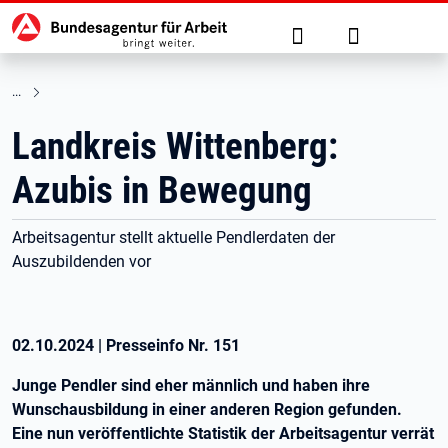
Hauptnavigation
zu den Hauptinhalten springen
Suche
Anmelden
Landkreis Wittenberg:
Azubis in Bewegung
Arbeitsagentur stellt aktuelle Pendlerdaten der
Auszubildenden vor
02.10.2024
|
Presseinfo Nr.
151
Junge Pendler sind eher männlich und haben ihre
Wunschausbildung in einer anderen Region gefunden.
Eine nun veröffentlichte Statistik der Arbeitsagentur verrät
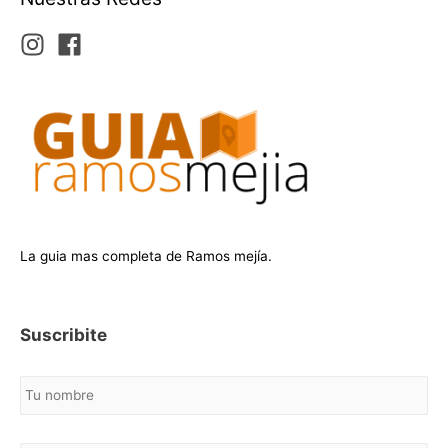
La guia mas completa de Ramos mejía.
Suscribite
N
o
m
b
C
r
######
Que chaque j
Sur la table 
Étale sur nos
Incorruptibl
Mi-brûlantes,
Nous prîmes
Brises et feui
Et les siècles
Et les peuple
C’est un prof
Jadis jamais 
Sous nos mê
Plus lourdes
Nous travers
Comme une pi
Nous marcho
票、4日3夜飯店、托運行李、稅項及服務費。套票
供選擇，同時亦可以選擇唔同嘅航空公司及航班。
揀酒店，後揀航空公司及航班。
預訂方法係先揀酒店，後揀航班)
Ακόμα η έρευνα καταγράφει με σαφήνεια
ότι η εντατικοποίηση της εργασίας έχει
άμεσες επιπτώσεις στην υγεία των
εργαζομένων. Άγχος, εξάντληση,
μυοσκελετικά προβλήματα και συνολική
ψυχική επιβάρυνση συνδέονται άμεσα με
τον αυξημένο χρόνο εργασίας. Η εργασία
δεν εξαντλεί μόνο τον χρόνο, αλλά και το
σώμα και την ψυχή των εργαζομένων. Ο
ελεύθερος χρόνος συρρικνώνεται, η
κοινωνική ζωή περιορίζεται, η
######
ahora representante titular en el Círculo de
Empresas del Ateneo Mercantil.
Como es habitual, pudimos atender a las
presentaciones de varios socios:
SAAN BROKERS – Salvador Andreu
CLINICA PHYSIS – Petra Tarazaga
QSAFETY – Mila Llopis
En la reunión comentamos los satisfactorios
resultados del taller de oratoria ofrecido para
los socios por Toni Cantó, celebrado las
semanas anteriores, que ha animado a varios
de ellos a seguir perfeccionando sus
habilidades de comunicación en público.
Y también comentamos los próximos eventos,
######
Work required:
Your job is to copy out every line from the records above that has the word "εργαζομένων".

Response to this task:
εργαζομένων. Άγχος, εξάντληση,
σώμα και την ψυχή των εργαζομένων. Ο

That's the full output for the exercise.